Image reconstruction algorithm for a special geometry of the PET-insert system

We are developing a PET-insert system with a half-ring insert that can not only image breast at a high resolution as other dedicated mammography systems but also image the chest and ancillary wall at a better resolution than the existing PET systems. Three different types of coincidences are acquired; coincidences between insert and insert (type II), coincidences between insert and scanner (type IS), and coincidences between scanner and scanner (type SS). The type II and IS data acquired in the proposed system does not sample the imaging FOV completely, hence an 2D iterative algorithm based on expectation maximization is developed that can estimate the activity in the FOV using all the three data sets. A novel approach to compute the 2D system matrix for the detector pairs acquiring coincidencs of type IS is developed that can account for gamma rays hitting the lateral surface of the detectors in the insert. This requires developing a new model for computing the system matrix in which the probabilities are computed using the lateral surfaces as well as the front surface of the detectors in the insert. Normalization factors are computed using a direct method to compensate for the non-uniformity in the intrinsic detection efficiency that depends on the material and length of the crystal.

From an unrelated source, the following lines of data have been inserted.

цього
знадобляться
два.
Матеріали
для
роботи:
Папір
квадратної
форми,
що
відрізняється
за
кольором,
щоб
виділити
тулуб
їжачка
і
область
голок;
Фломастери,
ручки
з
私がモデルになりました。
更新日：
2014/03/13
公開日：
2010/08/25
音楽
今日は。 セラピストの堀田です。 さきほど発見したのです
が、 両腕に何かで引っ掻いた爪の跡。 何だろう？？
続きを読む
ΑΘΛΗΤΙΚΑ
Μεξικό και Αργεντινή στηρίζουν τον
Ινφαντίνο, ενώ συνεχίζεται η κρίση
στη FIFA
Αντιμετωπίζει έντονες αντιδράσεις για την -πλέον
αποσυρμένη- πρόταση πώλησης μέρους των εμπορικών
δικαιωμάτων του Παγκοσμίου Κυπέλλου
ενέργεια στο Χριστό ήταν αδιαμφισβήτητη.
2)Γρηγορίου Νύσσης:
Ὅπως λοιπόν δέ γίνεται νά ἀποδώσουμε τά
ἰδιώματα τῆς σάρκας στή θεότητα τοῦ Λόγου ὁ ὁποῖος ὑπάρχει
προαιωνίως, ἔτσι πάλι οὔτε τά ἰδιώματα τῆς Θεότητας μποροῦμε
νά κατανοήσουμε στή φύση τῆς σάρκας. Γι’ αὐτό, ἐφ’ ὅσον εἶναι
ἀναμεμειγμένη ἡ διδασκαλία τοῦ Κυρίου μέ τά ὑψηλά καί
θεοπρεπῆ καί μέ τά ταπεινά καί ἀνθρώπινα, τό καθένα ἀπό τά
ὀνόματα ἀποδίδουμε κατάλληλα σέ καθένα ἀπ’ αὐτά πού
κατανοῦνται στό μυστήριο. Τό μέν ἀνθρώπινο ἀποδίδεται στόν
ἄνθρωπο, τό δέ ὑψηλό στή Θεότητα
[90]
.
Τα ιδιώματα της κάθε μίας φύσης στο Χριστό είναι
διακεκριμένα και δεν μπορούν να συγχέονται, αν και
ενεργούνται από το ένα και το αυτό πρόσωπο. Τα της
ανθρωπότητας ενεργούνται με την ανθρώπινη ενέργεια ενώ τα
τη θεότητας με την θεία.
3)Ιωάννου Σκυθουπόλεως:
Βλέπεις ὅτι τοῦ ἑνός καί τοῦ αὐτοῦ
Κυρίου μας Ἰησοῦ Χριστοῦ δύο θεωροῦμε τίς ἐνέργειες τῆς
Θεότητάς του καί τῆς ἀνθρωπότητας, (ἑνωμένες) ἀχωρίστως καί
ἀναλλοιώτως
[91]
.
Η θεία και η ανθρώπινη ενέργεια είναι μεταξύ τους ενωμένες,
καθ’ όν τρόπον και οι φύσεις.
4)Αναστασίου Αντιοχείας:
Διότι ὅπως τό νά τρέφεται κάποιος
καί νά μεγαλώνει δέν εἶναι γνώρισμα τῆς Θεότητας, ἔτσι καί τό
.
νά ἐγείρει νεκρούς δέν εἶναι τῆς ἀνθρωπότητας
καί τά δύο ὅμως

The proposed system is built in GATE and the data is generated with no attenuation and scatter from the phantom. It is demonstrated qualitatively using the simulation data that images with no visible artifacts can be reconstructed using the developed model for the system matrix and the normalization factors incorporated with the system matrix. A singular value decomposition and point source study is also performed to demonstrate the improvement in the proposed model compared to a conventional model for the system matrix.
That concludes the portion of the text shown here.